‘Why do we put that in?’ SAFC analyses cell culture media

By Fiona Barry

- Last updated on GMT

‘Why do we put that in?’ SAFC analyses cell culture media

Related tags Cell culture

A programme by SAFC is characterising raw materials to reduce delays and cell death in biologics manufacturing, its head of R&D tells BioPharma-Reporter.com.

The API (active pharmaceutical ingredient) maker owns BioReliance, a company producing dry powder for cell cultures, and is analysing the roughly 90 chemicals that go into its custom media to reduce unnecessary components.

SAFC’s R&D department aims to discover unnecessary materials in dry powder manufacture which have no bearing on the cell culture process, Kevin Kayser told us, to eliminate the steps that are just a result of habit.

Over the years, people went to grad school and this was the media formula they used and they’re comfortable with. What they’ve never asked is [for instance] why is ferric sulphate a requirement and at what concentration? A lot of times the mentality was because it was always in there and I need to put it in.​”

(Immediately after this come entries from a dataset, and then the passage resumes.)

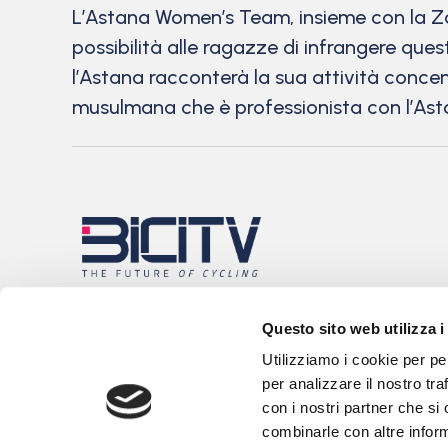
L’Astana Women’s Team, insieme con la Z
possibilità alle ragazze di infrangere ques
l’Astana racconterà la sua attività concent
musulmana che è professionista con l’Ast
Questo sito web utilizza i
Utilizziamo i cookie per pe
per analizzare il nostro tra
con i nostri partner che si
combinarle con altre inform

But, said Kayser, some of the media currently used in biologics manufacturing are a hangover from the days of microbial work, and be necessary for growing bacteria but not for human or CHO (Chinese hamster ovary) cells.

Why have a raw material in there that you don’t need, and you have to procure?​” he asked. “If there’s a world supply interruption of the material, and it doesn’t do anything [for the cell growth] then you’re interrupting your manufacturing for something that doesn’t have a significant impact.​”

Raman spectroscopy

The company is also trying to characterise cell culture raw materials to control their variability, Kayser told us. Unknown elements, such as copper, can vary in concentration between vendors and cause inconsistencies for the biologics manufacturers who buy the materials.

You may put something like ferric sulphate into the media and realise there are trace amounts of copper in that raw material and then every time that you add it you may accumulate higher concentrations of copper.”  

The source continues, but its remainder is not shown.